Slashdot Mirror

← Back to Stories (view on slashdot.org)

Cyber Thieves Claim To Hit Two Big Canadian Banks (reuters.com)

Posted by msmash on from the take-a-note dept.

New submitter Heritype writes: Bank of Montreal, Canada's fourth biggest lender, said on Monday it was contacted by fraudsters on Sunday who claimed they were in possession of the personal and financial information of a limited number of the bank's customers. The bank said it believed the attack originated from outside the country and was confident the exposures that led to the theft of customer data had been closed off.

Canadian Imperial Bank of Commerce, Canada's fifth biggest lender, said fraudsters contacted the lender on Sunday claiming they had electronically stolen personal and account information of 40,000 customers of its Simplii direct banking brand.
Other Canadian banks said they had not been affected. Further reading: BMO and CIBC-owned Simplii Financial reveal hacks of customer data.

7 of 20 comments (clear)

  1. Haha! Jokes on them! by Anonymous Coward · · Score: 1, Funny

    Canadian dollars ain't worth jack!

  2. Actually made public. by ls671 · · Score: 2

    The unusual part of this is that this one got published.
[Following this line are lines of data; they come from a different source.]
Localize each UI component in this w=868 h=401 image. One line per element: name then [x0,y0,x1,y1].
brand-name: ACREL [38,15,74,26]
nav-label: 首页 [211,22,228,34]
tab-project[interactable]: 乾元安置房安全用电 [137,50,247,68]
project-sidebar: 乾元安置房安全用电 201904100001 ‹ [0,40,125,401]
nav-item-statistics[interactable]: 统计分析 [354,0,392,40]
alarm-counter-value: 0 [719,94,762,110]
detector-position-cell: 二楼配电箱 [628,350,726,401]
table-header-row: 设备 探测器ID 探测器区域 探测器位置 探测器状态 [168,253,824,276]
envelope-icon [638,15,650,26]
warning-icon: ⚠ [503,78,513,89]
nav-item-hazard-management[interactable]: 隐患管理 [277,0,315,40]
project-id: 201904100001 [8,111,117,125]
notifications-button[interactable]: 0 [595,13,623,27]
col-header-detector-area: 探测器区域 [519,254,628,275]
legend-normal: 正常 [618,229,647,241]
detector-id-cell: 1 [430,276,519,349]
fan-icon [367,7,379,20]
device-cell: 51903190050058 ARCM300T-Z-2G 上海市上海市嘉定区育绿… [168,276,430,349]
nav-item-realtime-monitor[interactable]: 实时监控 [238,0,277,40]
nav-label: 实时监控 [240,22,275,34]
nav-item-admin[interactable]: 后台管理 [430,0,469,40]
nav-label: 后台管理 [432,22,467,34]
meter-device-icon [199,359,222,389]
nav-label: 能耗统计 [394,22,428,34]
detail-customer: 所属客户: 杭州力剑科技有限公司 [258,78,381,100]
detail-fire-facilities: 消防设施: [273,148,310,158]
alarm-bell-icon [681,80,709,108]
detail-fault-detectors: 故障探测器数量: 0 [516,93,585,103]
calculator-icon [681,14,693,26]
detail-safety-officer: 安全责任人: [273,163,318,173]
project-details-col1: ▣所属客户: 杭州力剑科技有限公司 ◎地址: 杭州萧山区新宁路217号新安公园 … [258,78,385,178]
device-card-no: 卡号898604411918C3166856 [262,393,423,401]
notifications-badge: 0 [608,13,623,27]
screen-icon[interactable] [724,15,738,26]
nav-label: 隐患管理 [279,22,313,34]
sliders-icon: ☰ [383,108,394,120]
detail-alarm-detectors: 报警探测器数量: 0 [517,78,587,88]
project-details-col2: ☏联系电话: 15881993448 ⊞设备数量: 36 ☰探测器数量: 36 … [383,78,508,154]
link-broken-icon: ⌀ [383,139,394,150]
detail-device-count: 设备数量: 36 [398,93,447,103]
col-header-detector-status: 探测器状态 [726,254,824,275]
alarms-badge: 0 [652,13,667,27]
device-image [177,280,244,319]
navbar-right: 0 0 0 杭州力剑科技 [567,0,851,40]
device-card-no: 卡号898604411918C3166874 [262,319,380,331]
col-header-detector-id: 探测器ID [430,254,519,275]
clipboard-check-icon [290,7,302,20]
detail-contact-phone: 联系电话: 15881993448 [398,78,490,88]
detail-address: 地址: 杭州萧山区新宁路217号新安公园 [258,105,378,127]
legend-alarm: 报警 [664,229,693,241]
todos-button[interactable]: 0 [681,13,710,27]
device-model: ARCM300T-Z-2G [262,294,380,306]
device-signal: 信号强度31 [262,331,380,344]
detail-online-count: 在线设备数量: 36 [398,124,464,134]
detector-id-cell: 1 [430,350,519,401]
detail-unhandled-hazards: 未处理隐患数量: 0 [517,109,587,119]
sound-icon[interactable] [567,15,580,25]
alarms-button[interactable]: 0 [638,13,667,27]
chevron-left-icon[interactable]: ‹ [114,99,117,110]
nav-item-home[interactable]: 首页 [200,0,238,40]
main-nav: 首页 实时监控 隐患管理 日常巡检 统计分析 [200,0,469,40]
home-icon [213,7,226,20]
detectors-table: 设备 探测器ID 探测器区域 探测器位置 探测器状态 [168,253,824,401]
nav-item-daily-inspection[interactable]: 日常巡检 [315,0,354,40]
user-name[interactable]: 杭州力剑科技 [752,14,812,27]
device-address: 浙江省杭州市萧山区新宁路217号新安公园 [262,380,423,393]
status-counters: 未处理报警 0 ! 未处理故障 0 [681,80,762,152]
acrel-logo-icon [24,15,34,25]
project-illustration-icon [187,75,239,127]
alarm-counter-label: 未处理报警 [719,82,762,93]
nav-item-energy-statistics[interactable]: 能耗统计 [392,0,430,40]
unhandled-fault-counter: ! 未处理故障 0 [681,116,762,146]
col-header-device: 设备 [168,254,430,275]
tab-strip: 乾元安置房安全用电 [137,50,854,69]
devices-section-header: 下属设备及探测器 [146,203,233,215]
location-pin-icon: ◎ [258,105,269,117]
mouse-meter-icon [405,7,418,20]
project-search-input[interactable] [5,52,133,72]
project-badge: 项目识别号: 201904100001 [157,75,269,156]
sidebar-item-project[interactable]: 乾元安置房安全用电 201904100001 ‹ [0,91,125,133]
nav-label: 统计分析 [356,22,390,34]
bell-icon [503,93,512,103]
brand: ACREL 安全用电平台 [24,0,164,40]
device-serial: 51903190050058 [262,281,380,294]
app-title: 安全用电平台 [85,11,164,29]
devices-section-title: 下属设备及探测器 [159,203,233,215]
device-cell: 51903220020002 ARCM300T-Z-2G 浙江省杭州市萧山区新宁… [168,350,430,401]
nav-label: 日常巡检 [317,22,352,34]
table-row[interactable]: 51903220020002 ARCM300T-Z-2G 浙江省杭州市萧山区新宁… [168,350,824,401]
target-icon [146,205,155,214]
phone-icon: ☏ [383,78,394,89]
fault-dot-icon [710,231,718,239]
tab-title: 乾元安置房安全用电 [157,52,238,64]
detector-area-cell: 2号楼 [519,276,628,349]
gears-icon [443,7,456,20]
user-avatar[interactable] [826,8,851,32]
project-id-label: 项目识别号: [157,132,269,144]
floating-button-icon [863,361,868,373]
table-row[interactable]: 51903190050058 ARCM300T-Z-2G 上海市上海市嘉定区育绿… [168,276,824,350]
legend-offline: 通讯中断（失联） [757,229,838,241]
Usually, nobody ever hears about such things although they happen more often that you might come to expect at first.

    --
    Everything I write is lies, read between the lines.
    1. Re:Actually made public. by Anonymous Coward · · Score: 1

      CBC link has more details. tl;DR - bad guys went public on their own. The language from the banks is quite baffling though. They make it sound like their own systems detected the breach which is false. Also not clear where the 40k users came from since, at least according to the CBC, only two were given as an example.

      Likely more to this. I mean they won't even say where the attacks came from.

  3. Why would they do that? by houghi · · Score: 2

    Why would they claim to have done it? Even if true, why would they admit to it, even anonymously. Most thieves would want this sort of thing never to get public and will deny everything from the start.

    Or might it be the bank that claims it? That would be worse. Why would they claim it and not state it. Are they not sure that it happened? Or are they not sure that it was theft or even illegal and not just a standard transaction?
    I can imagine the call I might get:
    "We have no idea where your money went. Probably some hackors or russions or terroristsers. You know how it is with these Intertubes. Oh well. These things happen. If we get your money back somehow, we will call you. Now have a nice day and sorry."

    --
    Don't fight for your country, if your country does not fight for you.
    1. Re:Why would they do that? by sinij · · Score: 4, Interesting

      Why would they claim to have done it?

      Likely it was a blackmail attempt and public disclosure is a result of failing to pay.l

  4. Sounds off by PKFC · · Score: 1

    Like anyone of any importance at a bank could be reachable by a random outsider on a Sunday. And given how little most companies care about security, I would be surprised if anyone would actually respond.

    1. Re:Sounds off by danomac · · Score: 1

      CIBC was in the news last year because they decided to outsource to India. I'd wager that security isn't high on their priorities list.

      Glad to see it's working out for them. (More seriously, who didn't see this coming?)